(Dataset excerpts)
====

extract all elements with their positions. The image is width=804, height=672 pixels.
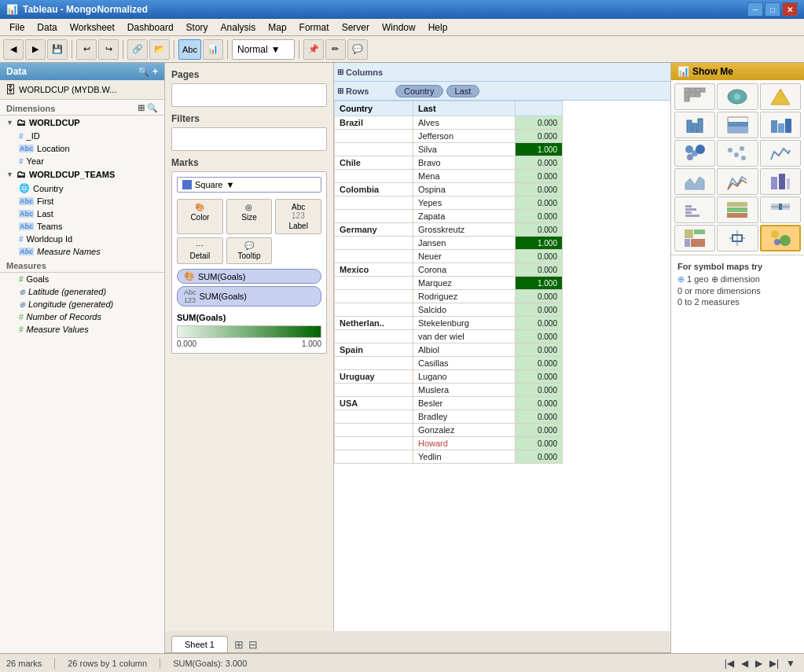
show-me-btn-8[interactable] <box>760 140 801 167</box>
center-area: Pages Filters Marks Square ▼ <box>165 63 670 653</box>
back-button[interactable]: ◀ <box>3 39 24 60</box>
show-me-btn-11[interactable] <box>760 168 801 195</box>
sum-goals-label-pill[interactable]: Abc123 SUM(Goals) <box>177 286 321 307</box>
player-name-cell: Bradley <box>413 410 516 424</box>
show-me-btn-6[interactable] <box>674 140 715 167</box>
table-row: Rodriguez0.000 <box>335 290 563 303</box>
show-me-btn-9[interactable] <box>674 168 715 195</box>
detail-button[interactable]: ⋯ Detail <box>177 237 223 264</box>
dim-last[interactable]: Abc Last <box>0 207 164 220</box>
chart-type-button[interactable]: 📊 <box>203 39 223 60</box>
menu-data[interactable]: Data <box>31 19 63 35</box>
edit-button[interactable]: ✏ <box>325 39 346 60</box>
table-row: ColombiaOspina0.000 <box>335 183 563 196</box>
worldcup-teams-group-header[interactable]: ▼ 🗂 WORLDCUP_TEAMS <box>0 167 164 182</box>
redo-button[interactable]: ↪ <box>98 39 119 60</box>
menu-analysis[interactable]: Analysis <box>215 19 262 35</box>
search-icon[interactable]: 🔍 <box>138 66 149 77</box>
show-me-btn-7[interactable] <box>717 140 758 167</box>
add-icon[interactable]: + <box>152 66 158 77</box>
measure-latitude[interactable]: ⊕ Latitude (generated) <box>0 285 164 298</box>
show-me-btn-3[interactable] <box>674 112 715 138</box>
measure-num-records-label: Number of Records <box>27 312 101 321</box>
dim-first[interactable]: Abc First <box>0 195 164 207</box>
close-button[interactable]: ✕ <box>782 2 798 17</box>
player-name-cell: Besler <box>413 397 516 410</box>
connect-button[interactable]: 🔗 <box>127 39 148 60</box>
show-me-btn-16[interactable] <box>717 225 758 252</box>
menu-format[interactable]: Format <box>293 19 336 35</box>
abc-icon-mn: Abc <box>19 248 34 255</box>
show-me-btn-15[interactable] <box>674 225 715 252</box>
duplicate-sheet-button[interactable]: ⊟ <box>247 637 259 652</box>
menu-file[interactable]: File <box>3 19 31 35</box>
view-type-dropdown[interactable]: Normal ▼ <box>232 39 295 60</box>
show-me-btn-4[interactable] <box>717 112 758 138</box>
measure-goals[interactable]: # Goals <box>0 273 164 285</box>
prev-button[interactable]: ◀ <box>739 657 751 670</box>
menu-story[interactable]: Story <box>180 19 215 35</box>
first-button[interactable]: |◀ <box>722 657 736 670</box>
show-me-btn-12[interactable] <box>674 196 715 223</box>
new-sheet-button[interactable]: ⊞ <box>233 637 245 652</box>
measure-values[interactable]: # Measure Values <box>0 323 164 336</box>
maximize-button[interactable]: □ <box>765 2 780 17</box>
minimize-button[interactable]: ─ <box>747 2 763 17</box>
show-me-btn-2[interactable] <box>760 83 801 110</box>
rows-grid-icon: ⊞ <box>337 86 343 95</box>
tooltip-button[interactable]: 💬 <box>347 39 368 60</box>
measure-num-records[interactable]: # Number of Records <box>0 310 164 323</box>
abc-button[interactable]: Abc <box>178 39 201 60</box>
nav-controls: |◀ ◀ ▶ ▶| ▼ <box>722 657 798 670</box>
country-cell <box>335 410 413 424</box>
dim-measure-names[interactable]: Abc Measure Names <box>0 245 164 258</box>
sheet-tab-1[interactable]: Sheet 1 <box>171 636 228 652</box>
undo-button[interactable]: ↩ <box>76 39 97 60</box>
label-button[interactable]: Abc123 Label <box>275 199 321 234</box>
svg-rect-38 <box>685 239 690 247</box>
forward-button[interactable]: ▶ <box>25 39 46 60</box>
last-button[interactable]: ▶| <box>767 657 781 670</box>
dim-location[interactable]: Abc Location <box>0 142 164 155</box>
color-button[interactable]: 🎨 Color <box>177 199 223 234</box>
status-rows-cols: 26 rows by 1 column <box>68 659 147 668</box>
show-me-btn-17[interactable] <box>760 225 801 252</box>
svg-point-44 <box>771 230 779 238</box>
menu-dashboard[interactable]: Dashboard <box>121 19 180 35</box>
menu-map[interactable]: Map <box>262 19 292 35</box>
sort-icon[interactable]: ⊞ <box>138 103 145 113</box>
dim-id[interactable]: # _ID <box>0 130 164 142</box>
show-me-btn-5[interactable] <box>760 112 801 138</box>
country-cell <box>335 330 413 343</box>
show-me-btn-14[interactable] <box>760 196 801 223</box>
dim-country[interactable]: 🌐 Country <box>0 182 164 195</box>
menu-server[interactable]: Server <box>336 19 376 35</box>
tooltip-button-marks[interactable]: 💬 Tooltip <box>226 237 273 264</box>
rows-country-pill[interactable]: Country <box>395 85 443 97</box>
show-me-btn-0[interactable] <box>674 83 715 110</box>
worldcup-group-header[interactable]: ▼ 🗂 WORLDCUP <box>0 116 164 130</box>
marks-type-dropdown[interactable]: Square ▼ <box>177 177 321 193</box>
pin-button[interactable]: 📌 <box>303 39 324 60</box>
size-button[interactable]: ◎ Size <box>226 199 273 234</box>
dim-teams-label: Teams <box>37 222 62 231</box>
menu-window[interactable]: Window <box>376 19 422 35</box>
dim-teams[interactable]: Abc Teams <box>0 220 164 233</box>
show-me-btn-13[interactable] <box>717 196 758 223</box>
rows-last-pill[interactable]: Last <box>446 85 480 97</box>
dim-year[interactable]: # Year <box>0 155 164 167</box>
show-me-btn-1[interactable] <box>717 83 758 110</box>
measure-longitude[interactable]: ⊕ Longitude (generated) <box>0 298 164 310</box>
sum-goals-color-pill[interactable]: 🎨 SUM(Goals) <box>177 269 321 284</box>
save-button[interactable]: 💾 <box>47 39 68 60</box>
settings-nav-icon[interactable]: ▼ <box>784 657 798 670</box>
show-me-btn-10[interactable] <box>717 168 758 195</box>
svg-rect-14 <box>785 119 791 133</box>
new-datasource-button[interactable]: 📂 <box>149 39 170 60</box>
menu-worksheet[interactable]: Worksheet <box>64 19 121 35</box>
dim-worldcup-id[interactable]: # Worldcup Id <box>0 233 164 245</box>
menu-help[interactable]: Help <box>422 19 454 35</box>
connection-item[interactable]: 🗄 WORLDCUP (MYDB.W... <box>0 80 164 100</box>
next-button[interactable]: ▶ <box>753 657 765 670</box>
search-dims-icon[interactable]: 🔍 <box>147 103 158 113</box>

====

● **Task item**: Search the records for the string "tooltip" and return every line in which it occurs.

● **Result of the task**:
tooltip-button[interactable]: 💬 <box>347 39 368 60</box>
tooltip-button-marks[interactable]: 💬 Tooltip <box>226 237 273 264</box>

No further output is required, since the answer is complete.